Pourtant, ce sujet n’est pas abordé dans le secteur et les journalistes ne veulent pas montrer leur fragilité. "Des photojournalistes étrangers viennent travailler en Haïti, puis repartent dans leur pays d’origine, laissant les zones de conflit. Même si cela leur fait de l’impact, ils reprennent leur vie après. Mais nous, Haïtiens, on y est. Les zones de conflits constituent nos lieux de travail quotidiens. On n’a pas d’autres choix," poursuit M. Sabin, qui dit vouloir prendre une pause et travailler sur d’autres sujets. Ce qui est impossible à présent en raison de l’impossibilité de circuler librement dans une capitale contrôlée à 80 % par des gangs armés qui la transforment en prison à ciel ouvert.

Pour faire face à ces situations dévastatrices, des journalistes interrogés affirment consommer beaucoup d’alcool, d’autres fument des cigarettes ou regardent des films et des documentaires. Toutefois, aucun journaliste en première ligne n’affirme avoir consulté un psychologue. Cela s’explique par le manque d’argent, ou par le manque de temps, puisque les nouvelles s’enchaînent sans interruption.

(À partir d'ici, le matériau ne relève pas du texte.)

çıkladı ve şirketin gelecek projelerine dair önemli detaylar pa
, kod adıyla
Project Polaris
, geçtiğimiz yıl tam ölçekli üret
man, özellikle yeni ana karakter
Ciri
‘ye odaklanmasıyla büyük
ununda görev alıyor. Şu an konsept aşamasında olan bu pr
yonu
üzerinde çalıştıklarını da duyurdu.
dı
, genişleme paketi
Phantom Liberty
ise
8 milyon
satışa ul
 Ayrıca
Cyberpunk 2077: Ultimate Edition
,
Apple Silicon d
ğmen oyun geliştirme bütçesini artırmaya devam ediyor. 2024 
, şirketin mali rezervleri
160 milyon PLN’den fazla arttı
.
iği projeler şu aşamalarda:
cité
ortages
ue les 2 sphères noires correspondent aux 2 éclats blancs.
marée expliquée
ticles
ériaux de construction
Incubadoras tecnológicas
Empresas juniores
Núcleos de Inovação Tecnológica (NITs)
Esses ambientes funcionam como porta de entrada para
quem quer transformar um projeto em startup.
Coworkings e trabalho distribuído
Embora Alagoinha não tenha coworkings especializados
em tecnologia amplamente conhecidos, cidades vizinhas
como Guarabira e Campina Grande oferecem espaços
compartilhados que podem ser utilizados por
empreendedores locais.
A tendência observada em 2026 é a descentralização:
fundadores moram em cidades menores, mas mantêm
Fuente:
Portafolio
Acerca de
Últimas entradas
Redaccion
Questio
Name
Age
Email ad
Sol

Les travailleurs de presse se plaignent de l’absence de programmes d’aide psychosociale qui leur sont destinés. Comme conséquences, certains journalistes abandonnent la couverture de ces événements, d’autres quittent tout bonnement le métier. "Je pense que je vais prendre du temps pour que je guérisse. Des fois, je sors, parce que je sens que notre travail a une importance. Il est utile, car il peut contribuer à l’apport d’une solution conclut Odelin Joseph.